BEGIN DATASET ENTRIES

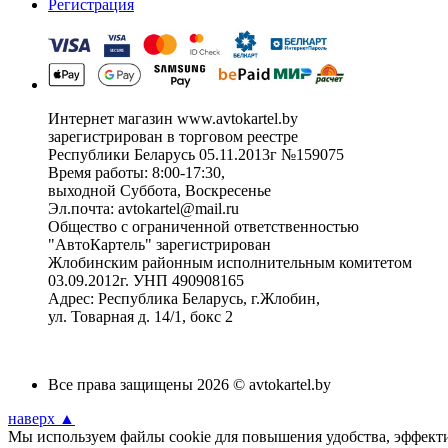
Регистрация
Интернет магазин www.avtokartel.by
зарегистрирован в торговом реестре
Республики Беларусь 05.11.2013г №159075
Время работы: 8:00-17:30,
выходной Суббота, Воскресенье
Эл.почта: avtokartel@mail.ru
Общество с ограниченной ответственностью
"АвтоКартель" зарегистрирован
Жлобинским районным исполнительным комитетом
03.09.2012г. УНП 490908165
Адрес: Республика Беларусь, г.Жлобин,
ул. Товарная д. 14/1, бокс 2
Все права защищены 2026 © avtokartel.by
наверх ▲
Мы используем файлы cookie для повышения удобства, эффектив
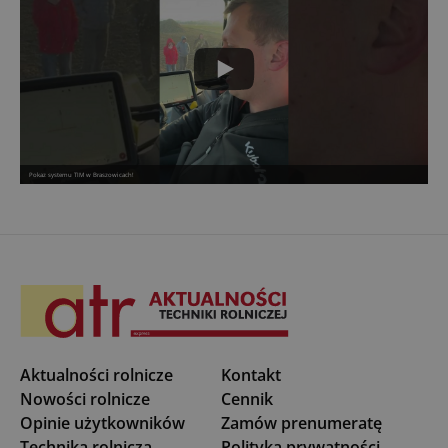
Pokaz systemu TIM w Braszowicach!
Aktualności rolnicze
Kontakt
Nowości rolnicze
Cennik
Opinie użytkowników
Zamów prenumeratę
Technika rolnicza
Polityka prywatności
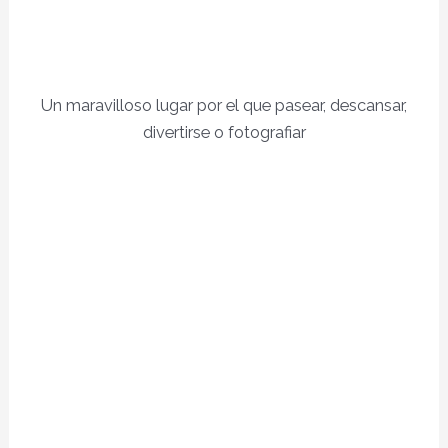
Un maravilloso lugar por el que pasear, descansar,
divertirse o fotografiar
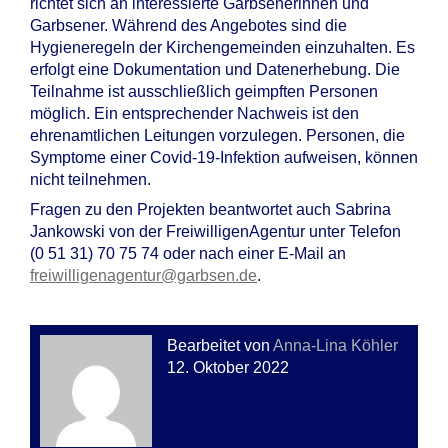
richtet sich an interessierte Garbsenerinnen und
Garbsener. Während des Angebotes sind die
Hygieneregeln der Kirchengemeinden einzuhalten. Es
erfolgt eine Dokumentation und Datenerhebung. Die
Teilnahme ist ausschließlich geimpften Personen
möglich. Ein entsprechender Nachweis ist den
ehrenamtlichen Leitungen vorzulegen. Personen, die
Symptome einer Covid-19-Infektion aufweisen, können
nicht teilnehmen.
Fragen zu den Projekten beantwortet auch Sabrina
Jankowski von der FreiwilligenAgentur unter Telefon
(0 51 31) 70 75 74 oder nach einer E-Mail an
freiwilligenagentur@garbsen.de
.
Bearbeitet von
Anna-Lina Köhler
12. Oktober 2022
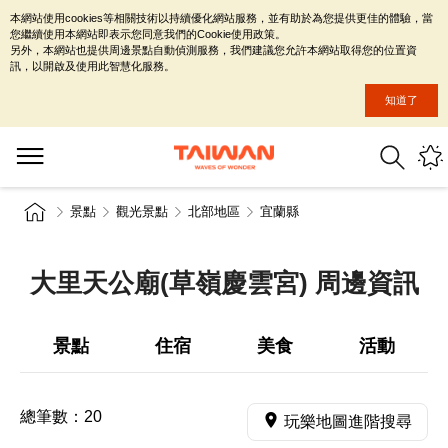
本網站使用cookies等相關技術以持續優化網站服務，並有助於為您提供更佳的體驗，當
您繼續使用本網站即表示您同意我們的Cookie使用政策。
另外，本網站也提供周邊景點自動偵測服務，我們建議您允許本網站取得您的位置資
訊，以開啟及使用此智慧化服務。
知道了
景點
觀光景點
北部地區
宜蘭縣
大里天公廟(草嶺慶雲宮) 周邊資訊
景點
住宿
美食
活動
總筆數：
20
玩樂地圖進階搜尋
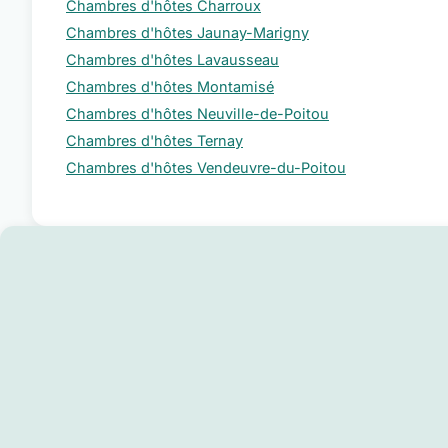
Chambres d'hôtes Charroux
Chambres d'hôtes Jaunay-Marigny
Chambres d'hôtes Lavausseau
Chambres d'hôtes Montamisé
Chambres d'hôtes Neuville-de-Poitou
Chambres d'hôtes Ternay
Chambres d'hôtes Vendeuvre-du-Poitou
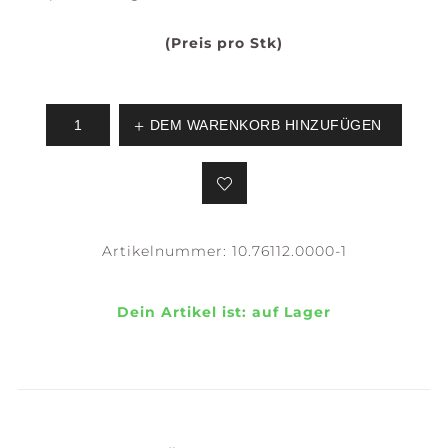
(Preis pro Stk)
DEM WARENKORB HINZUFÜGEN
Artikelnummer:
10.76112.0000-1
Dein Artikel ist:
auf Lager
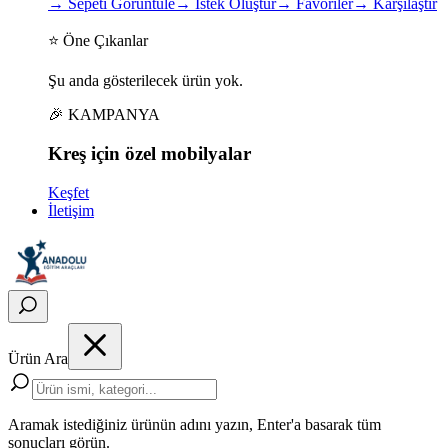
→
Sepeti Görüntüle
→
İstek Oluştur
→
Favoriler
→
Karşılaştır
⭐ Öne Çıkanlar
Şu anda gösterilecek ürün yok.
🎉 KAMPANYA
Kreş için
özel
mobilyalar
Keşfet
İletişim
Ürün Ara
Aramak istediğiniz ürünün adını yazın, Enter'a basarak tüm
sonuçları görün.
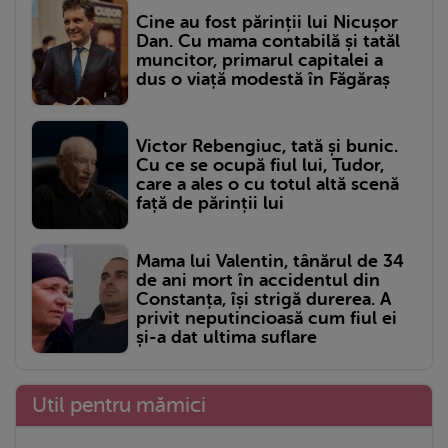
Cine au fost părinții lui Nicușor
Dan. Cu mama contabilă și tatăl
muncitor, primarul capitalei a
dus o viață modestă în Făgăraș
Victor Rebengiuc, tată și bunic.
Cu ce se ocupă fiul lui, Tudor,
care a ales o cu totul altă scenă
față de părinții lui
Mama lui Valentin, tânărul de 34
de ani mort în accidentul din
Constanța, își strigă durerea. A
privit neputincioasă cum fiul ei
și-a dat ultima suflare
Util pentru mămici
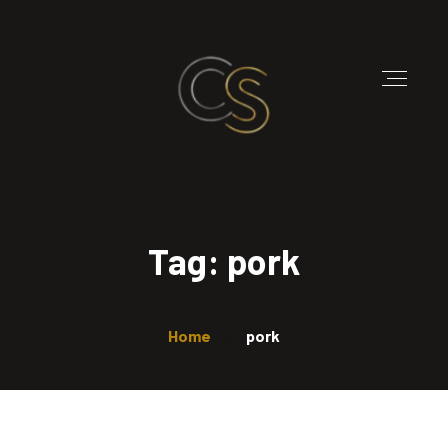
Tag: pork
Home
pork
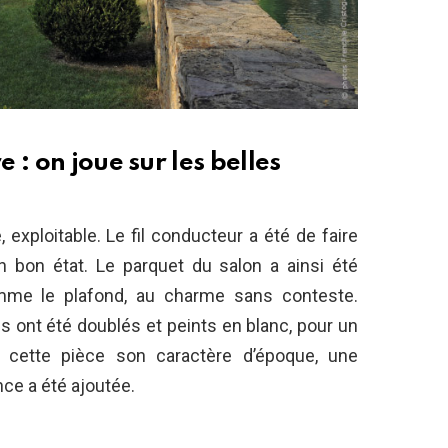
: on joue sur les belles
exploitable. Le fil conducteur a été de faire
en bon état. Le parquet du salon a ainsi été
omme le plafond, au charme sans conteste.
ls ont été doublés et peints en blanc, pour un
 cette pièce son caractère d’époque, une
ce a été ajoutée.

END DATASET ENTRIES

EXERCISE DESCRIPTION =>
Return only the number of lines in the data above that include the word "rolnicze".

RESPONSE BOX =>
2